On Thursday, Musk promoted another far right British figure— Ashlea Simon, co-founder of Britain First, also a white supremacist splinter group— who claimed Starmer planned to send British rioters to detention camps in the Falkland Islands. Simon’s post cited a fake Daily Telegraph story carrying that headline, a story The Telegraph quickly pointed out was invented. Musk deleted his tweet but only after it had made about 2 million impressions and with no apology for his error.
That Musk would get duped by lies circulating on the site is mildly ironic; he has revealed his gullibility many times. That he would frequently and almost exclusively endorse fringe far-right activists is a cause for genuine concern. Musk claims to be a champion of free speech. With nearly 195 million followers, he is America’s most influential purveyor of disinformation. In total he has made 50 posts since January 1 that have been debunked by independent fact checkers, according to the Center for Countering Digital Hate. These were viewed 1.2 billion times. They included a deep fake video that purportedly showed Kamala Harris calling herself “the ultimate diversity hire.”
A long essay could be devoted to the litany of nefarious characters Musk has incited and on which subjects. Suffice to say his political statements are generally about voting fraud, illegal immigration, race or gender…
The key question is what, if anything, democracies can do to address the danger from Musk.
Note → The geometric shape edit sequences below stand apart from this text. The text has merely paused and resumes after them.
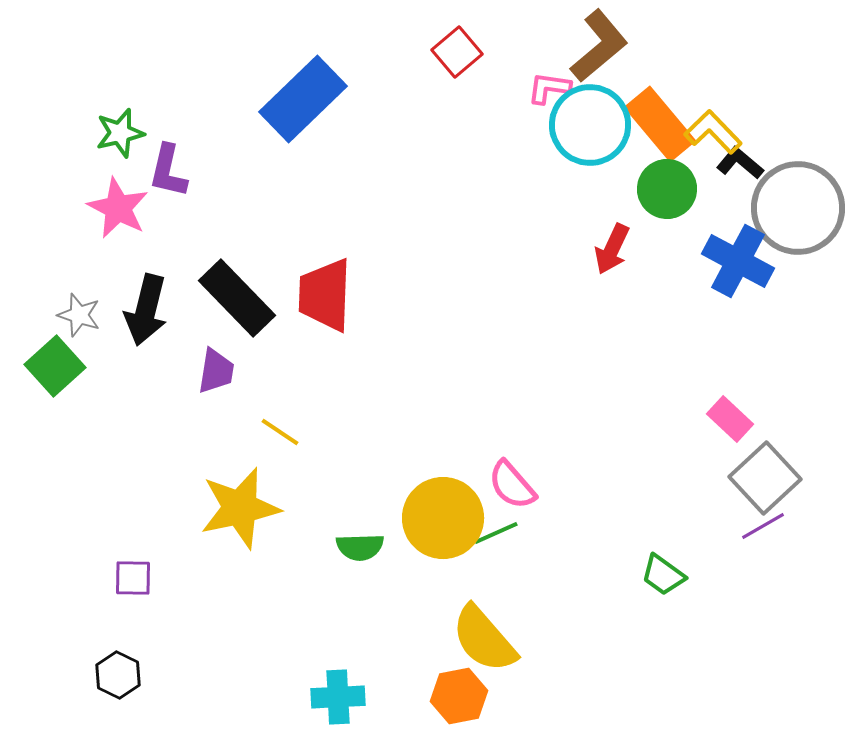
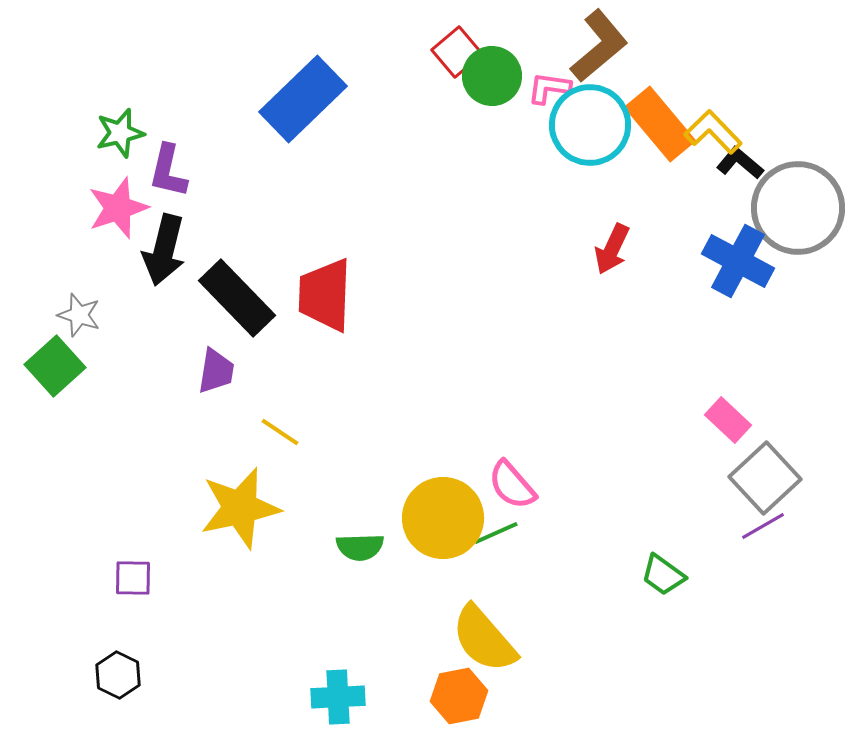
green circle: moved 175 px left, 113 px up
pink star: rotated 26 degrees clockwise
black arrow: moved 18 px right, 60 px up
pink rectangle: moved 2 px left, 1 px down
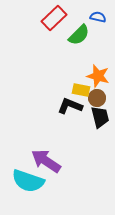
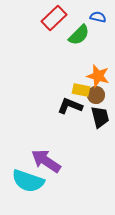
brown circle: moved 1 px left, 3 px up
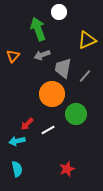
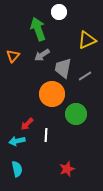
gray arrow: rotated 14 degrees counterclockwise
gray line: rotated 16 degrees clockwise
white line: moved 2 px left, 5 px down; rotated 56 degrees counterclockwise
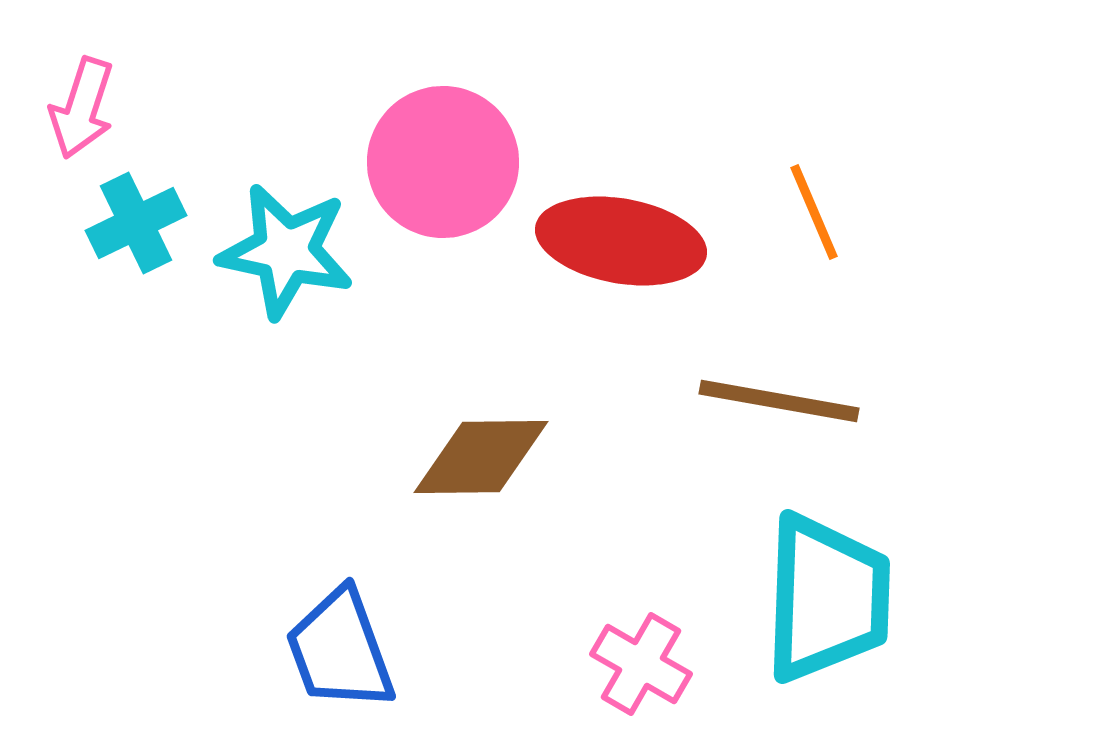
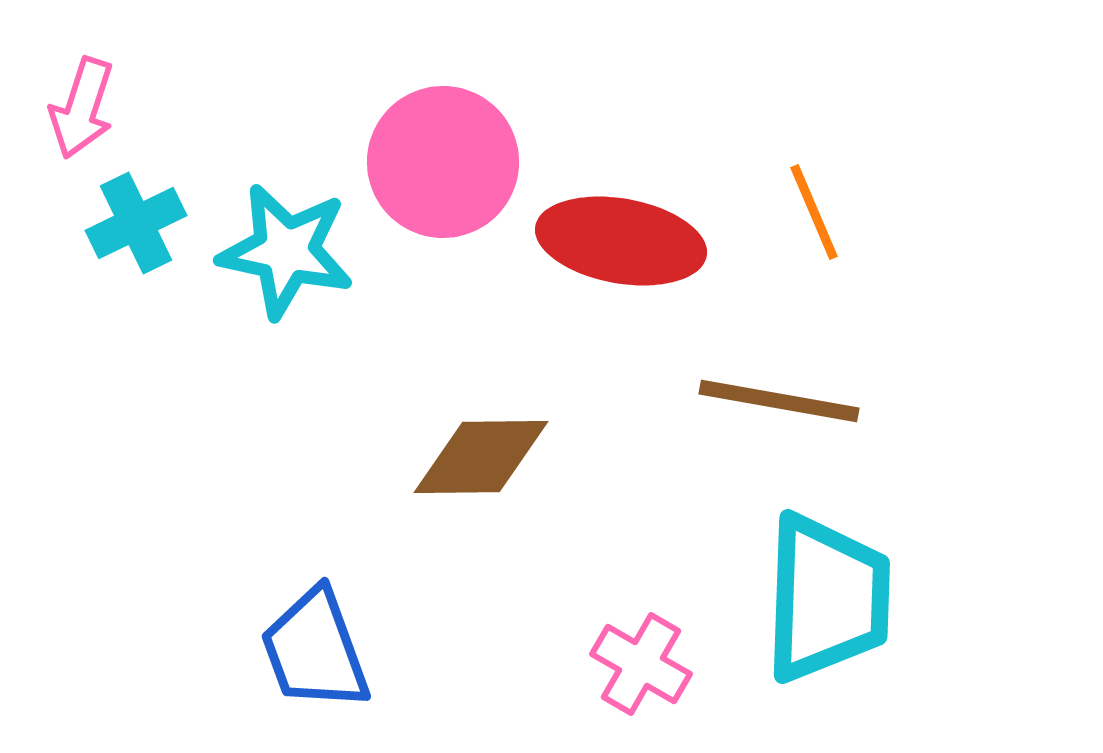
blue trapezoid: moved 25 px left
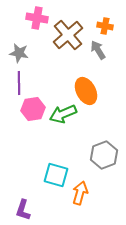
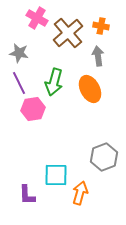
pink cross: rotated 20 degrees clockwise
orange cross: moved 4 px left
brown cross: moved 2 px up
gray arrow: moved 6 px down; rotated 24 degrees clockwise
purple line: rotated 25 degrees counterclockwise
orange ellipse: moved 4 px right, 2 px up
green arrow: moved 9 px left, 32 px up; rotated 52 degrees counterclockwise
gray hexagon: moved 2 px down
cyan square: rotated 15 degrees counterclockwise
purple L-shape: moved 4 px right, 15 px up; rotated 20 degrees counterclockwise
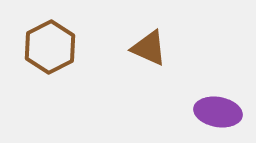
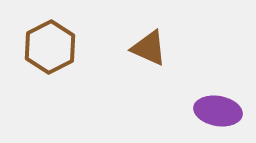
purple ellipse: moved 1 px up
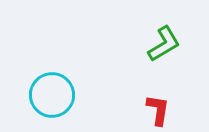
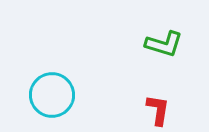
green L-shape: rotated 48 degrees clockwise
It is one thing having a newspaper proprietor, or the owner of a television station, pushing their biases in their outlets. This has always happened and it is protected speech. Depending on the democracy, there are also laws against concentration of media ownership. Musk has freest legal rein in the US, where the First Amendment protects almost all speech. Moreover, internet publishers are exempt from liability under the notorious Section 230 of the misleadingly named Communications Decency Act. But even in America you cannot falsely shout fire in a crowded theatre.
The difference between Twitter and say the right-leaning GB News in the UK, or whatever platform the far-right radio host Alex Jones is using in America, is that the latter two are siloed channels. Twitter claims to be the public square. In some respects, people are right to point out that “Twitter is not real life.” It isn’t. But when racist thugs falsely learn on Twitter that refugees are child killers then gather to burn down refugee hostels— the site becomes all too real. At critical moments, Twitter has become a key vector for potentially lethal untrue assertions. That its owner would endorse some of them ought to be a matter of public interest.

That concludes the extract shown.